Tournant, in a May 2016 video reviewed by Reuters, speaks in a slight French accent to say the funds’ best environment is a bear market with high levels of volatility.
“Our strategies are not race cars looking to speed their way to high returns. They’re four-wheel drive vehicles designed to tackle rough terrain,” he said in separate marketing material.
Tournant “deceived the funds and their investors by understating the risk,” the indictment reads.
In one example, Tournant and another fund manager took daily risk reports provided by a sister company and altered 75 of them before they went to investors. The effect was to reduce projected losses in stress scenarios.
Tournant touted Allianz’s oversight to investors, telling clients in 2014 that Allianz acted as a “master cop” with “one of the largest and most conservative insurance companies in the world monitoring every position that I take.”
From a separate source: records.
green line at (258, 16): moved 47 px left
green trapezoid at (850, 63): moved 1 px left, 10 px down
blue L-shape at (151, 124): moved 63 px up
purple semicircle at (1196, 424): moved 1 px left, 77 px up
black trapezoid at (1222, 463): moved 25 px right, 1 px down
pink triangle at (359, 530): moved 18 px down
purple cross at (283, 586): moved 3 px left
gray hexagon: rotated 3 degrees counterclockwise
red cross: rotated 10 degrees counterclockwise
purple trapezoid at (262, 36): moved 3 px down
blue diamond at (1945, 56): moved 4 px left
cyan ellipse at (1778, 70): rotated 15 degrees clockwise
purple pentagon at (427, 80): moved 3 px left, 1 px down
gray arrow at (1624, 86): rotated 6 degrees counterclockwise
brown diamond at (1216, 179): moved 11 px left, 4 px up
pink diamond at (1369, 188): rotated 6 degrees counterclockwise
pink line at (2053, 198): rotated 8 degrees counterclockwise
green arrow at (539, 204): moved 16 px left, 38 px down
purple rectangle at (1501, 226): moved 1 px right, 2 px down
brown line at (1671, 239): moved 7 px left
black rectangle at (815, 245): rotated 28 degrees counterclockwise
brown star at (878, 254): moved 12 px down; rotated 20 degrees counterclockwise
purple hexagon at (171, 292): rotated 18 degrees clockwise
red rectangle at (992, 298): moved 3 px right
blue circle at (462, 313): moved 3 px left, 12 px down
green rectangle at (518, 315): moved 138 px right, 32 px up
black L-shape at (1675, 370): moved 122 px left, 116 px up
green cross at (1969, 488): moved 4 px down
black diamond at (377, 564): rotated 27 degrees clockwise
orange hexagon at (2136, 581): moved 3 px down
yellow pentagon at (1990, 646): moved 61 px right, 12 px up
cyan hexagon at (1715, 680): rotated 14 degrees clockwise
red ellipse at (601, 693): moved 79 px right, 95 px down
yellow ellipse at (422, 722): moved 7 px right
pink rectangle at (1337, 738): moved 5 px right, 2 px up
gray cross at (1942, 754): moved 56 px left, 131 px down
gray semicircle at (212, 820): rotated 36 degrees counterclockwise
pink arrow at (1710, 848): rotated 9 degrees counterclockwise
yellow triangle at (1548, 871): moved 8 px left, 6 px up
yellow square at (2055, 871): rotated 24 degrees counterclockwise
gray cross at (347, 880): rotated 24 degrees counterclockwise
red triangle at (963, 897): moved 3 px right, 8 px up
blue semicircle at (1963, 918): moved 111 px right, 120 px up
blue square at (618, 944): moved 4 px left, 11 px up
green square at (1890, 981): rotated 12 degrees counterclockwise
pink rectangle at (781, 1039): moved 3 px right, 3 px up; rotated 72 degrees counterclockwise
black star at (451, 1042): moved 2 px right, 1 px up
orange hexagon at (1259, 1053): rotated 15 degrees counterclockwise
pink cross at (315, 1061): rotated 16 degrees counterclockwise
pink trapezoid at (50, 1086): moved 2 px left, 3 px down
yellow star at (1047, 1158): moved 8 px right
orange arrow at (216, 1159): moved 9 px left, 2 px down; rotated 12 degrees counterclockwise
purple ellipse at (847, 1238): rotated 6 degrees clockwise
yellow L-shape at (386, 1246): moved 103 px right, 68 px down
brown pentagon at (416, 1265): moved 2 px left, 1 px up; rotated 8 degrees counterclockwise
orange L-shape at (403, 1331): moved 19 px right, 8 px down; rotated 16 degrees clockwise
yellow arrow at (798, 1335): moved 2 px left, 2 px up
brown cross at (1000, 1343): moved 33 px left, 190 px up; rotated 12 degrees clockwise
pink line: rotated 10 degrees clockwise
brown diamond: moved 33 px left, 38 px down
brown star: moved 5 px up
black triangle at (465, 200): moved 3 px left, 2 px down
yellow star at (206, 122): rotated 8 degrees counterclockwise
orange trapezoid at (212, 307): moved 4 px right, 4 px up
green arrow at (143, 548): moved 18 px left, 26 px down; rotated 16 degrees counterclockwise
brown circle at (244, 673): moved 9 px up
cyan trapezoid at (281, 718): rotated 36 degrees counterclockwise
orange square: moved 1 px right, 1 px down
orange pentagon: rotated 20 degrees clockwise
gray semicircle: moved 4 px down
But prosecutors wrote that no one at Allianz verifying Tournant’s work.
“The cop was asleep,” prosecutor Williams said.
Michael Peters, an expert with German consumer advocacy group Finanzwende, said such activity could be expected from an aggressive hedge fund but not from an Allianz subsidiary.
“Trust was gambled away,” he said, adding, “Allianz really needs to take a hard look at the matter.”
Prosecutors said they found no evidence that anyone outside Tournant’s group knew of the misconduct.
Tournant’s attorneys Seth Levine and Daniel Alonso said the investor losses were “regrettable” but did not result from a crime.
“Greg Tournant has been unfairly targeted [in a] meritless and ill-considered attempt by the government to criminalize the impact of the unprecedented, COVID-induced market dislocation,” Levine and Alonso said in a joint statement.
A December regulatory filing shows that Tournant was let go “for violation of firm policies designed to ensure compliance with industry regulations and standards.”
On Tuesday, Tournant made a brief appearance in Denver federal court and was released after agreeing to post a $20 million bond. His arraignment was scheduled for June 2 in New York.